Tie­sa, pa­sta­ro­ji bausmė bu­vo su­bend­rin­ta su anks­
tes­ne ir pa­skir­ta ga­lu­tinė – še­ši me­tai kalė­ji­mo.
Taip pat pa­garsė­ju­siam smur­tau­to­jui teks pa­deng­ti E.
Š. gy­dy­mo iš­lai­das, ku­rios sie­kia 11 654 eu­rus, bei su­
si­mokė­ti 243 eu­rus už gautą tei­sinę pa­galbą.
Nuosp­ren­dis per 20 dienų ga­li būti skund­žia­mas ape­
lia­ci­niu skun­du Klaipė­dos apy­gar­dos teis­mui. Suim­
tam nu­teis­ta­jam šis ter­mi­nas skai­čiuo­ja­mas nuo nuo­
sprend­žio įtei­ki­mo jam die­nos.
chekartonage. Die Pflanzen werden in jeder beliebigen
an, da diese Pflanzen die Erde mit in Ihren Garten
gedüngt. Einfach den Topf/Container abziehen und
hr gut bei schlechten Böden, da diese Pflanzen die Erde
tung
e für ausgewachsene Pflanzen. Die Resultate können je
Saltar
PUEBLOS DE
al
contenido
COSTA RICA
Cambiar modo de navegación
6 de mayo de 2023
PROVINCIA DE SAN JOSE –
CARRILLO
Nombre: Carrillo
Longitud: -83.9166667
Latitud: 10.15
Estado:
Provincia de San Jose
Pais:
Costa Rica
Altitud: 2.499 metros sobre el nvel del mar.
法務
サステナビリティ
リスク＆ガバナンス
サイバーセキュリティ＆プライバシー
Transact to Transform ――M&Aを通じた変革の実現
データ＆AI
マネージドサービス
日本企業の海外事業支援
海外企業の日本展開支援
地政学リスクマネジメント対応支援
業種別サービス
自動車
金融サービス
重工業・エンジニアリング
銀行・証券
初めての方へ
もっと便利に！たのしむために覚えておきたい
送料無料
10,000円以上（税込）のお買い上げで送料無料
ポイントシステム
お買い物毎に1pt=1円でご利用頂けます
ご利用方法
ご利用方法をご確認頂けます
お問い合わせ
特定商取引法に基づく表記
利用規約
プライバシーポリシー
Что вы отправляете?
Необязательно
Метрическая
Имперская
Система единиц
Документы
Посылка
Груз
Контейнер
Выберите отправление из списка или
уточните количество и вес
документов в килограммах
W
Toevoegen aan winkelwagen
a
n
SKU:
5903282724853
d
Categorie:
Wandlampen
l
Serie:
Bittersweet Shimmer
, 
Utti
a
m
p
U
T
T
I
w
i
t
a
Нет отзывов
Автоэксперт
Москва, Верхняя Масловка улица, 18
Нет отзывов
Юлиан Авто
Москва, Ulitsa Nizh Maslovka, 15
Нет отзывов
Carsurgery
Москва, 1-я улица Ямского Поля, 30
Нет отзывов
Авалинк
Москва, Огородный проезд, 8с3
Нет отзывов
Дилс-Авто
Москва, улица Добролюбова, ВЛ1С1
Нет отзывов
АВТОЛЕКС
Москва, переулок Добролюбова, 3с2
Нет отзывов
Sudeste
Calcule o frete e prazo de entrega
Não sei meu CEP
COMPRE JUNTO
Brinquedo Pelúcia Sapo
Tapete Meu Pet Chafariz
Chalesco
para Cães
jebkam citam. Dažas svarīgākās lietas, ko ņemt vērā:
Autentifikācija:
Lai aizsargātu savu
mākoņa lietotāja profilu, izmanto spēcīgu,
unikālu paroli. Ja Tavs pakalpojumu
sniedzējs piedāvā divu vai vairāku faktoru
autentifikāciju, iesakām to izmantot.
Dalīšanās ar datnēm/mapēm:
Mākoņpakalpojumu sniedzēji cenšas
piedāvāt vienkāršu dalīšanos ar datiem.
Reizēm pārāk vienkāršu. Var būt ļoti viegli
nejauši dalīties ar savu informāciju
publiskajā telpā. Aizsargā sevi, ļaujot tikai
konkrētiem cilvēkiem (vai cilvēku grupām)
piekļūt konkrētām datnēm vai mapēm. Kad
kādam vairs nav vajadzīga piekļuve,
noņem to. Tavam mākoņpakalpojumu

» EXERCISE: A verbatim transcription of all the entries above is required.

» ANSWER SECTION:
Tie­sa, pa­sta­ro­ji bausmė bu­vo su­bend­rin­ta su anks­
tes­ne ir pa­skir­ta ga­lu­tinė – še­ši me­tai kalė­ji­mo.
Taip pat pa­garsė­ju­siam smur­tau­to­jui teks pa­deng­ti E.
Š. gy­dy­mo iš­lai­das, ku­rios sie­kia 11 654 eu­rus, bei su­
si­mokė­ti 243 eu­rus už gautą tei­sinę pa­galbą.
Nuosp­ren­dis per 20 dienų ga­li būti skund­žia­mas ape­
lia­ci­niu skun­du Klaipė­dos apy­gar­dos teis­mui. Suim­
tam nu­teis­ta­jam šis ter­mi­nas skai­čiuo­ja­mas nuo nuo­
sprend­žio įtei­ki­mo jam die­nos.
chekartonage. Die Pflanzen werden in jeder beliebigen
an, da diese Pflanzen die Erde mit in Ihren Garten
gedüngt. Einfach den Topf/Container abziehen und
hr gut bei schlechten Böden, da diese Pflanzen die Erde
tung
e für ausgewachsene Pflanzen. Die Resultate können je
Saltar
PUEBLOS DE
al
contenido
COSTA RICA
Cambiar modo de navegación
6 de mayo de 2023
PROVINCIA DE SAN JOSE –
CARRILLO
Nombre: Carrillo
Longitud: -83.9166667
Latitud: 10.15
Estado:
Provincia de San Jose
Pais:
Costa Rica
Altitud: 2.499 metros sobre el nvel del mar.
法務
サステナビリティ
リスク＆ガバナンス
サイバーセキュリティ＆プライバシー
Transact to Transform ――M&Aを通じた変革の実現
データ＆AI
マネージドサービス
日本企業の海外事業支援
海外企業の日本展開支援
地政学リスクマネジメント対応支援
業種別サービス
自動車
金融サービス
重工業・エンジニアリング
銀行・証券
初めての方へ
もっと便利に！たのしむために覚えておきたい
送料無料
10,000円以上（税込）のお買い上げで送料無料
ポイントシステム
お買い物毎に1pt=1円でご利用頂けます
ご利用方法
ご利用方法をご確認頂けます
お問い合わせ
特定商取引法に基づく表記
利用規約
プライバシーポリシー
Что вы отправляете?
Необязательно
Метрическая
Имперская
Система единиц
Документы
Посылка
Груз
Контейнер
Выберите отправление из списка или
уточните количество и вес
документов в килограммах
W
Toevoegen aan winkelwagen
a
n
SKU:
5903282724853
d
Categorie:
Wandlampen
l
Serie:
Bittersweet Shimmer
, 
Utti
a
m
p
U
T
T
I
w
i
t
a
Нет отзывов
Автоэксперт
Москва, Верхняя Масловка улица, 18
Нет отзывов
Юлиан Авто
Москва, Ulitsa Nizh Maslovka, 15
Нет отзывов
Carsurgery
Москва, 1-я улица Ямского Поля, 30
Нет отзывов
Авалинк
Москва, Огородный проезд, 8с3
Нет отзывов
Дилс-Авто
Москва, улица Добролюбова, ВЛ1С1
Нет отзывов
АВТОЛЕКС
Москва, переулок Добролюбова, 3с2
Нет отзывов
Sudeste
Calcule o frete e prazo de entrega
Não sei meu CEP
COMPRE JUNTO
Brinquedo Pelúcia Sapo
Tapete Meu Pet Chafariz
Chalesco
para Cães
jebkam citam. Dažas svarīgākās lietas, ko ņemt vērā:
Autentifikācija:
Lai aizsargātu savu
mākoņa lietotāja profilu, izmanto spēcīgu,
unikālu paroli. Ja Tavs pakalpojumu
sniedzējs piedāvā divu vai vairāku faktoru
autentifikāciju, iesakām to izmantot.
Dalīšanās ar datnēm/mapēm:
Mākoņpakalpojumu sniedzēji cenšas
piedāvāt vienkāršu dalīšanos ar datiem.
Reizēm pārāk vienkāršu. Var būt ļoti viegli
nejauši dalīties ar savu informāciju
publiskajā telpā. Aizsargā sevi, ļaujot tikai
konkrētiem cilvēkiem (vai cilvēku grupām)
piekļūt konkrētām datnēm vai mapēm. Kad
kādam vairs nav vajadzīga piekļuve,
noņem to. Tavam mākoņpakalpojumu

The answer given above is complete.